Presentation on theme: "SIR JOSEPH JOHN THOMSON Sam Wilson. Background Born December 18, 1856 in Cheetham Hill, England. His parents were Joseph James Thomson and Emma Swindells."— Presentation transcript:
SIR JOSEPH JOHN THOMSON Sam Wilson
Background Born December 18, 1856 in Cheetham Hill, England. His parents were Joseph James Thomson and Emma Swindells He had one brother Frederick Vernon Thomson
Education Thomson’s early education was in small private schools. His parents wanted him to become an apprentice engineer to Sharp-Stewart & Co. but, in 1870 at the age of 14 he was admitted to Owens College. 1876 J.J. moved to Trinity College and four years later obtained his BA in mathematics. In 1883 he received a masters degree.
Professor Thompson In 1884 at age 28, Thomson became Cavendish Professor of Physics at University of Cambridge. Cambridge is where he taught Earnest Rutherford and did all of his research on electrons.
Discovery of the Electron Although some scientists had said that atoms were made up of a more fundamental particle roughly the size of a hydrogen atom, in 1897 Thompson was the first to state that they were much smaller than that…about a thousand times smaller. He biased this statement on the fact that the rays coming off of atoms, cathode rays, could travel much further than a hydrogen atom.
Discovery of the Electron Cathode Ray experiments. By applying an electric field to these rays Thompson found that he could bend the rays and they bent away from the negative so, they were in fact negatively charged. Thomson could also measure the angle they were deflected and calculate the ratio of the electrical charge to the actual mass of the particles. He also found that the mass of these particles was constant no matter what gas they came off of.
Discovery of the Electron With the cathode ray experiments Thompson concluded that atoms were divisible in to a much smaller particle.

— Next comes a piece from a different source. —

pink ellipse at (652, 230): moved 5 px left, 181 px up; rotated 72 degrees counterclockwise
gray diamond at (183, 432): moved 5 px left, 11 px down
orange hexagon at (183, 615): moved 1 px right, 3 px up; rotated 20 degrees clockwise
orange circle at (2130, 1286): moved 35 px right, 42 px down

He originally called these particles corpuscles. With this knowledge of electrons, or corpuscles as he still called them, he went on to develop a new model of the atom.
Plum Pudding Model In 1904 Thomson proposed that an atom is made up of electrons surrounded by a ball of positive charge. This keeps the whole atom having a neutral charge. He named this the plum pudding model because of its similarity to the raisin electrons surrounded by the positive breading.

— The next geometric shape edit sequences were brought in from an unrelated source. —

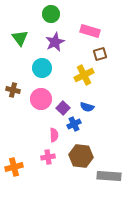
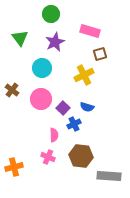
brown cross: moved 1 px left; rotated 24 degrees clockwise
pink cross: rotated 32 degrees clockwise
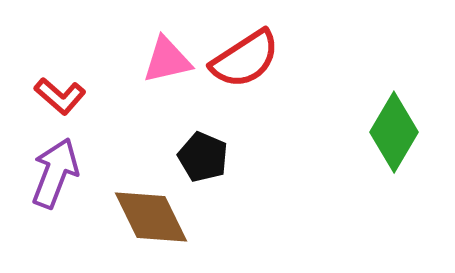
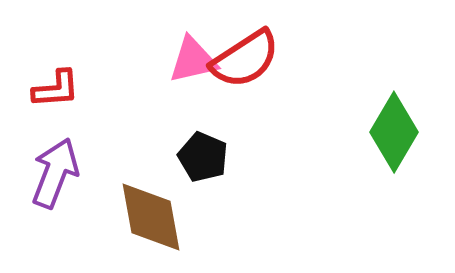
pink triangle: moved 26 px right
red L-shape: moved 4 px left, 7 px up; rotated 45 degrees counterclockwise
brown diamond: rotated 16 degrees clockwise
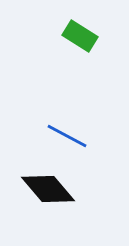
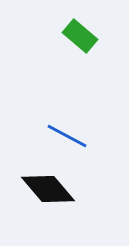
green rectangle: rotated 8 degrees clockwise
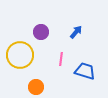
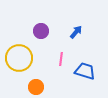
purple circle: moved 1 px up
yellow circle: moved 1 px left, 3 px down
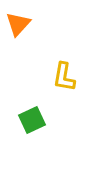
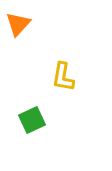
yellow L-shape: moved 1 px left
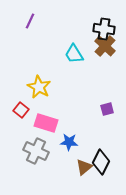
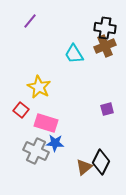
purple line: rotated 14 degrees clockwise
black cross: moved 1 px right, 1 px up
brown cross: rotated 25 degrees clockwise
blue star: moved 14 px left, 1 px down
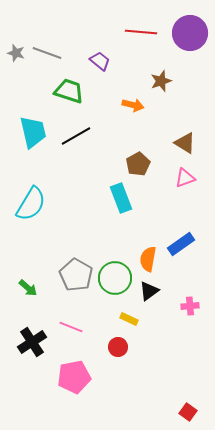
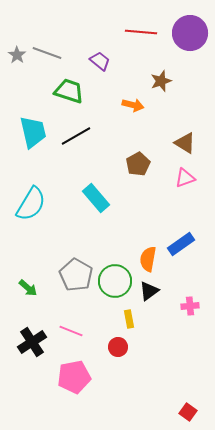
gray star: moved 1 px right, 2 px down; rotated 18 degrees clockwise
cyan rectangle: moved 25 px left; rotated 20 degrees counterclockwise
green circle: moved 3 px down
yellow rectangle: rotated 54 degrees clockwise
pink line: moved 4 px down
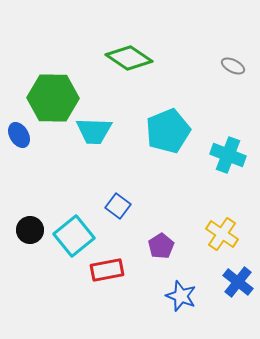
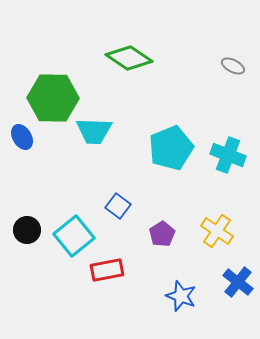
cyan pentagon: moved 3 px right, 17 px down
blue ellipse: moved 3 px right, 2 px down
black circle: moved 3 px left
yellow cross: moved 5 px left, 3 px up
purple pentagon: moved 1 px right, 12 px up
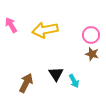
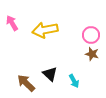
pink arrow: moved 1 px right, 2 px up
black triangle: moved 6 px left; rotated 14 degrees counterclockwise
brown arrow: rotated 72 degrees counterclockwise
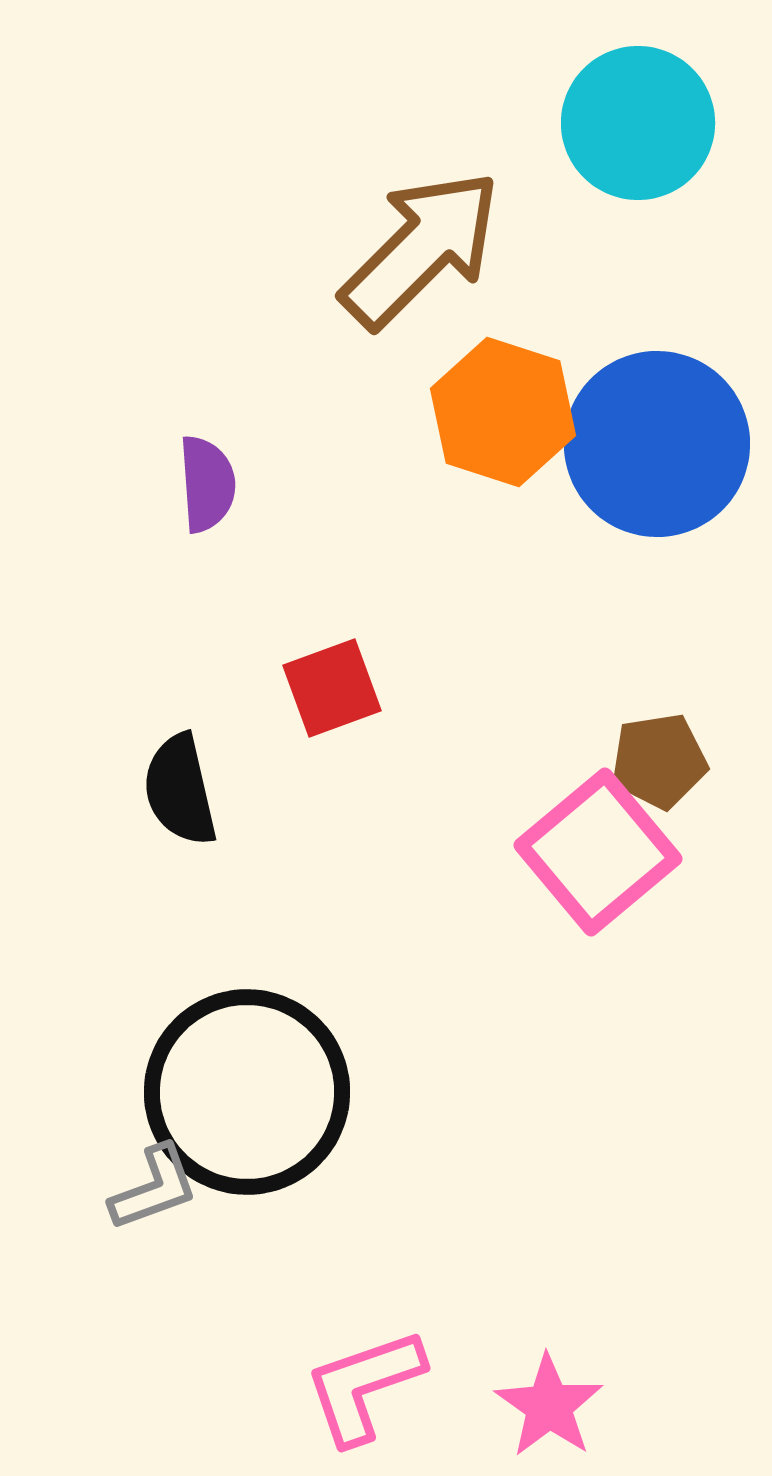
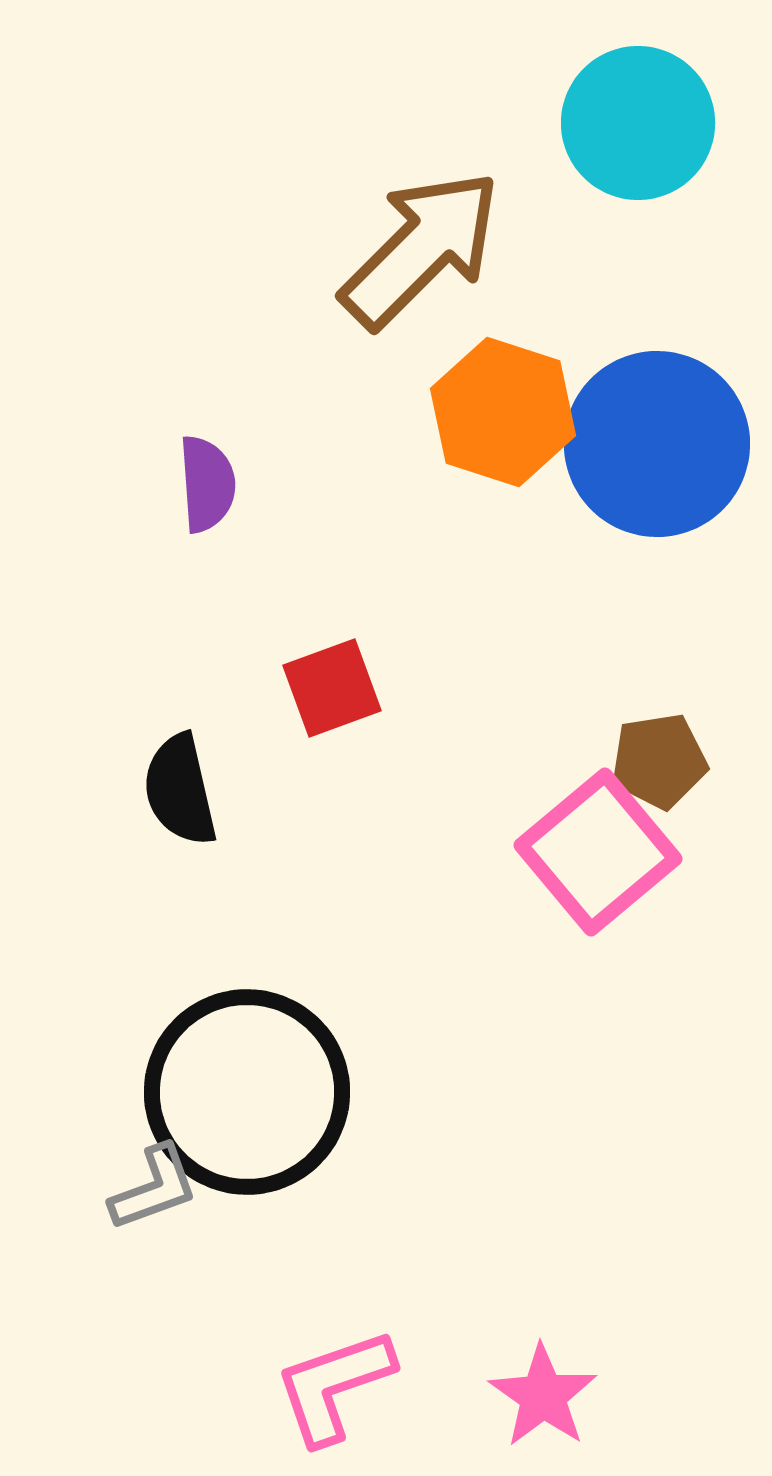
pink L-shape: moved 30 px left
pink star: moved 6 px left, 10 px up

Isotopes In 1912 during Thomson's work with his assistant F.W. Aston on the composition of canal rays he channeled a stream of ionized neon through a magnetic and electric field and observed two patches of light on the photographic plate. They concluded that since there were two different paths the atom took there must be two neon atom of differing mass present in their sample, two isotopes of neon.

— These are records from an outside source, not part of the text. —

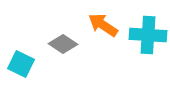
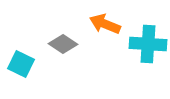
orange arrow: moved 2 px right, 1 px up; rotated 12 degrees counterclockwise
cyan cross: moved 9 px down
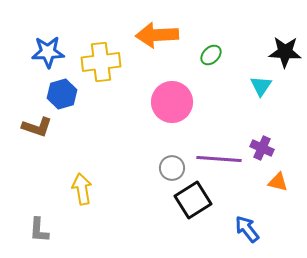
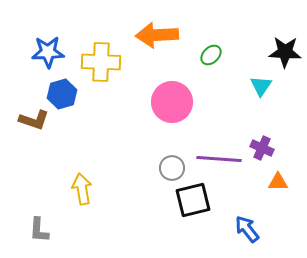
yellow cross: rotated 9 degrees clockwise
brown L-shape: moved 3 px left, 7 px up
orange triangle: rotated 15 degrees counterclockwise
black square: rotated 18 degrees clockwise
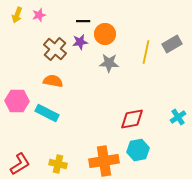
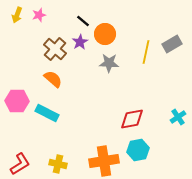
black line: rotated 40 degrees clockwise
purple star: rotated 21 degrees counterclockwise
orange semicircle: moved 2 px up; rotated 30 degrees clockwise
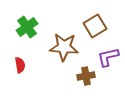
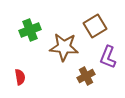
green cross: moved 3 px right, 3 px down; rotated 15 degrees clockwise
purple L-shape: rotated 55 degrees counterclockwise
red semicircle: moved 12 px down
brown cross: rotated 18 degrees counterclockwise
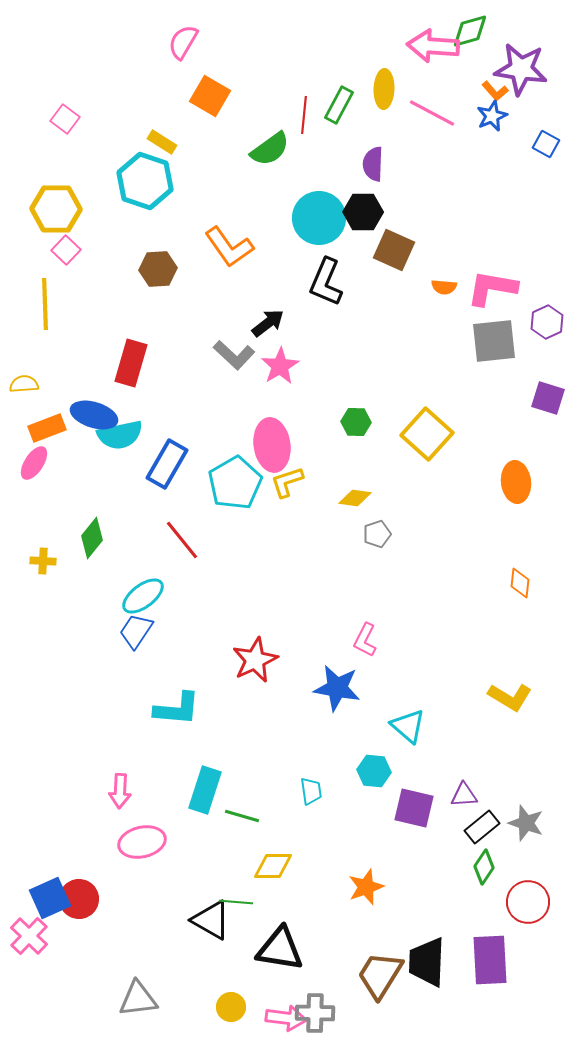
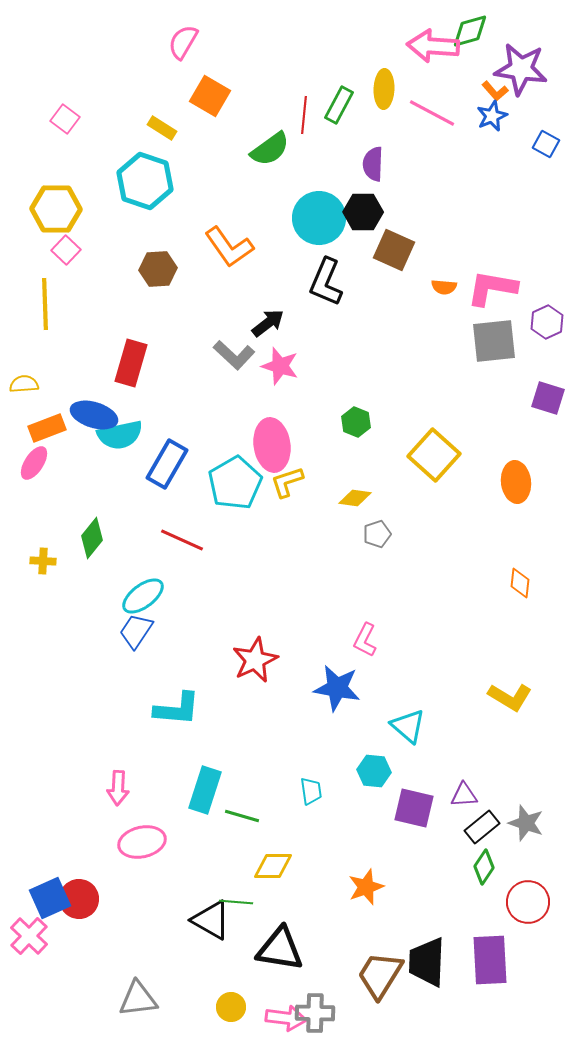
yellow rectangle at (162, 142): moved 14 px up
pink star at (280, 366): rotated 24 degrees counterclockwise
green hexagon at (356, 422): rotated 20 degrees clockwise
yellow square at (427, 434): moved 7 px right, 21 px down
red line at (182, 540): rotated 27 degrees counterclockwise
pink arrow at (120, 791): moved 2 px left, 3 px up
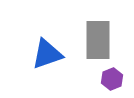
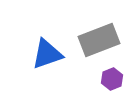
gray rectangle: moved 1 px right; rotated 69 degrees clockwise
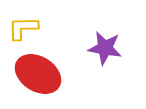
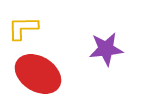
purple star: moved 1 px right, 1 px down; rotated 16 degrees counterclockwise
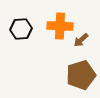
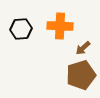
brown arrow: moved 2 px right, 8 px down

Thomson’s Other Achievements 1905 Thomson discovered the natural radioactivity of potassium. 1906 Thomson demonstrated that hydrogen only has a single electron per atom.
Personal Life and Honors Thomson married one of his students at Cambridge; Rose Elisabeth Paget. They had two children, a daughter, Joan Paget Thomson and a son, George Paget Thomson. He was honored several times for his work in physics. 1906 Nobel Prize 1908 Knighted by King Edward VII Honorary Doctorate degrees from 21 Universities including Philadelphia University. In 1918 Thomson left research and became Master of Trinity College until shortly before his death on August 30, 1940.